IFRS 17: Are Your Insurance Riders a Side Dish or a Separate Meal?

Lux Actuaries4 min read

Think of an insurance policy like a combo meal. You have your main item—the base life insurance contract—but you can also add extras like a critical illness rider (the fries) or a waiver of premium benefit (the drink). Under previous accounting standards, you generally priced and accounted for the entire meal as one package. IFRS 17, however, asks a more pointed question: Is that rider truly part of the main meal, or should it be treated as a separate item on the bill?

This is one of the most fundamental shifts in thinking introduced by IFRS 17. The standard requires an entity to identify all the promises within a contract and decide whether to account for them together or to 'unbundle' them into separate components. This process is known as separation.

The Core Question: When to Unbundle?

The decision to separate a rider from its base contract isn't arbitrary. IFRS 17 provides a specific two-part test to determine if a component is 'distinct' and therefore requires separate accounting.

A rider must be separated if both of the following conditions are met:

1. The risks are not highly interrelated: This means the risk covered by the rider behaves largely independently of the risks in the base contract. For example, the investment risk in a unit-linked savings component is not closely related to the mortality risk of a term life policy.
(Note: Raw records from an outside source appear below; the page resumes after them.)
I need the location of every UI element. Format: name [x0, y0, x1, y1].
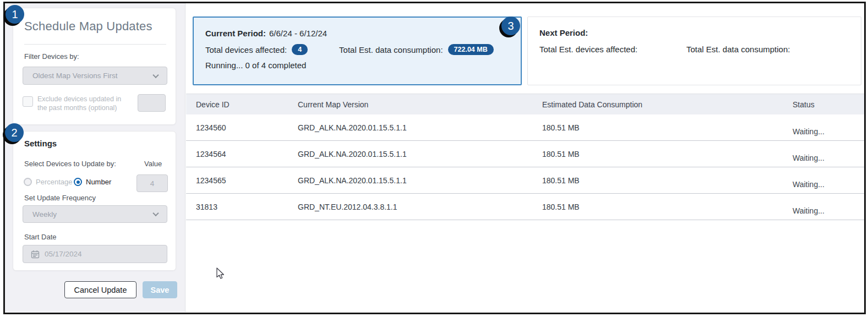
cell-consumption: 180.51 MB: [542, 176, 793, 185]
chevron-down-icon: [152, 210, 159, 216]
mouse-cursor-icon: [216, 267, 225, 280]
cell-device-id: 31813: [196, 203, 298, 211]
settings-panel: Settings Select Devices to Update by: Va…: [13, 131, 176, 271]
exclude-devices-label: Exclude devices updated in the past mont…: [37, 95, 127, 112]
col-current-map-version: Current Map Version: [298, 100, 542, 109]
current-period-range: 6/6/24 - 6/12/24: [269, 29, 327, 38]
table-row: 1234565 GRD_ALK.NA.2020.01.15.5.1.1 180.…: [186, 167, 864, 194]
callout-badge-3: 3: [501, 17, 520, 35]
next-devices-affected-label: Total Est. devices affected:: [539, 45, 637, 54]
start-date-value: 05/17/2024: [45, 250, 82, 258]
current-period-card: Current Period: 6/6/24 - 6/12/24 Total d…: [193, 17, 522, 85]
update-frequency-select[interactable]: Weekly: [23, 205, 167, 223]
filter-panel: Schedule Map Updates Filter Devices by: …: [13, 8, 176, 125]
table-row: 1234560 GRD_ALK.NA.2020.01.15.5.1.1 180.…: [186, 114, 864, 141]
col-device-id: Device ID: [196, 100, 298, 109]
chevron-down-icon: [152, 72, 159, 78]
start-date-label: Start Date: [24, 233, 57, 241]
current-period-label: Current Period:: [205, 29, 266, 38]
col-estimated-data-consumption: Estimated Data Consumption: [542, 100, 793, 109]
percentage-radio-label: Percentage: [36, 178, 73, 186]
total-data-consumption-label: Total Est. data consumption:: [339, 45, 443, 54]
running-status-text: Running... 0 of 4 completed: [205, 61, 306, 70]
update-frequency-label: Set Update Frequency: [24, 194, 96, 202]
select-devices-by-label: Select Devices to Update by:: [24, 160, 116, 168]
next-data-consumption-label: Total Est. data consumption:: [686, 45, 790, 54]
cell-consumption: 180.51 MB: [542, 203, 793, 211]
number-radio[interactable]: [74, 178, 82, 186]
cell-map-version: GRD_NT.EU.2012.04.3.8.1.1: [298, 203, 542, 211]
number-radio-label: Number: [86, 178, 111, 186]
next-period-label: Next Period:: [539, 28, 588, 37]
start-date-input[interactable]: 05/17/2024: [23, 245, 167, 263]
exclude-devices-checkbox[interactable]: [23, 96, 33, 107]
schedule-map-updates-screen: Schedule Map Updates Filter Devices by: …: [0, 0, 868, 317]
total-devices-affected-label: Total devices affected:: [205, 45, 287, 54]
total-data-consumption-badge: 722.04 MB: [448, 44, 494, 55]
save-button[interactable]: Save: [143, 281, 177, 298]
table-row: 1234564 GRD_ALK.NA.2020.01.15.5.1.1 180.…: [186, 141, 864, 167]
cell-consumption: 180.51 MB: [542, 150, 793, 158]
next-period-card: Next Period: Total Est. devices affected…: [527, 17, 861, 85]
cell-device-id: 1234564: [196, 150, 298, 158]
callout-badge-2: 2: [5, 123, 24, 142]
cell-map-version: GRD_ALK.NA.2020.01.15.5.1.1: [298, 176, 542, 185]
cell-status: Waiting...: [793, 206, 864, 220]
cell-status: Waiting...: [793, 180, 864, 193]
cancel-update-button[interactable]: Cancel Update: [64, 281, 137, 298]
value-label: Value: [144, 160, 162, 168]
cell-device-id: 1234565: [196, 176, 298, 185]
col-status: Status: [793, 100, 864, 109]
cell-map-version: GRD_ALK.NA.2020.01.15.5.1.1: [298, 123, 542, 132]
cell-device-id: 1234560: [196, 123, 298, 132]
settings-heading: Settings: [24, 139, 57, 148]
callout-badge-1: 1: [6, 5, 24, 24]
cell-map-version: GRD_ALK.NA.2020.01.15.5.1.1: [298, 150, 542, 158]
filter-devices-select[interactable]: Oldest Map Versions First: [23, 67, 167, 85]
percentage-radio[interactable]: [24, 178, 32, 186]
cell-status: Waiting...: [793, 127, 864, 140]
total-devices-affected-badge: 4: [292, 44, 308, 55]
exclude-months-input[interactable]: [138, 94, 166, 112]
divider: [24, 44, 166, 45]
filter-devices-selected-value: Oldest Map Versions First: [32, 72, 118, 80]
page-title: Schedule Map Updates: [24, 19, 152, 34]
calendar-icon: [31, 250, 40, 259]
cell-consumption: 180.51 MB: [542, 123, 793, 132]
value-input[interactable]: 4: [137, 174, 168, 192]
cell-status: Waiting...: [793, 154, 864, 167]
device-table-header: Device ID Current Map Version Estimated …: [186, 94, 864, 114]
table-row: 31813 GRD_NT.EU.2012.04.3.8.1.1 180.51 M…: [186, 194, 864, 220]
update-frequency-selected-value: Weekly: [32, 210, 57, 218]
filter-devices-label: Filter Devices by:: [24, 52, 79, 61]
In contrast, an accidental death benefit is highly interrelated with a life policy, as one event often triggers the other.

2. A similar contract is, or could be, sold separately: The insurer must consider whether it, or another company in the same market, sells (or could sell) the benefit as a standalone product. A pure savings component could easily be sold separately, but a waiver of premium benefit attached to a specific policy typically cannot.

If a rider fails either one of these tests, it is considered part of the base contract and its cash flows are bundled together.

The Accounting Impact: Why Separation Matters

This isn't just an academic exercise; the decision has a direct impact on your financial statements, particularly on the Contractual Service Margin (CSM), which represents the unearned profit of a contract.

If a rider is NOT separated: Its expected premiums and benefit cash flows are merged with those of the base contract. They all form a single group, with one CSM calculated for the entire bundle. The profit is then released over the combined coverage period of the whole package.

If a rider IS separated: It is treated as its own mini-contract. It will have its own CSM, and its profit will be recognized over its specific coverage period. This is critical because the rider's coverage period might be much shorter than the base policy's. Separation ensures that profit is recognized in the period the service is delivered, preventing profits from being artificially deferred or accelerated.

A Practical Look

Consider a 20-year life policy with an attached 5-year term critical illness (CI) rider. The mortality risk of the life policy and the morbidity risk of the CI rider are not considered highly interrelated. Furthermore, standalone CI policies are widely available.

Under IFRS 17, this CI rider would likely be separated. This means the insurer would calculate a CSM for the 20-year life component and a separate CSM for the 5-year CI rider. The profit from the rider would be fully recognized over its 5-year term, rather than being spread thinly over the full 20 years of the base policy. This leads to a more accurate and transparent representation of profitability.

Getting the separation right is a foundational step in your IFRS 17 journey. It ensures your profit recognition patterns accurately reflect the services you provide to policyholders, providing clearer insights for management and investors alike.